- Task directions
Would you return exactly the lines running from the one with "Payment Reference: (Please" to the bottom of the listing below, and no others?

- Given records
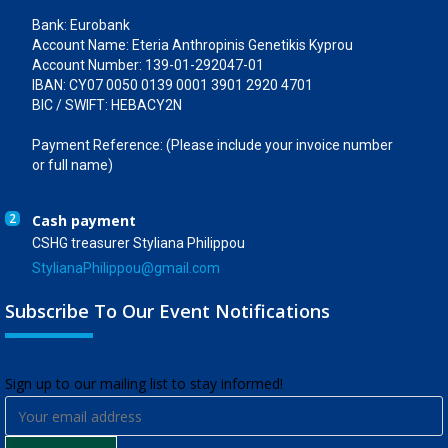
Bank: Eurobank
Account Name: Eteria Anthropinis Genetikis Kyprou
Account Number: 139-01-292047-01
IBAN: CY07 0050 0139 0001 3901 2920 4701
BIC / SWIFT: HEBACY2N
Payment Reference: (Please include your invoice number
or full name)
2
Cash payment
CSHG treasurer Styliana Philippou
StylianaPhilippou@gmail.com
Subscribe To Our Event Notifications
​Sign up to our mailing list to stay informed!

- Reply to the task
Payment Reference: (Please include your invoice number
or full name)
2
Cash payment
CSHG treasurer Styliana Philippou
StylianaPhilippou@gmail.com
Subscribe To Our Event Notifications
​Sign up to our mailing list to stay informed!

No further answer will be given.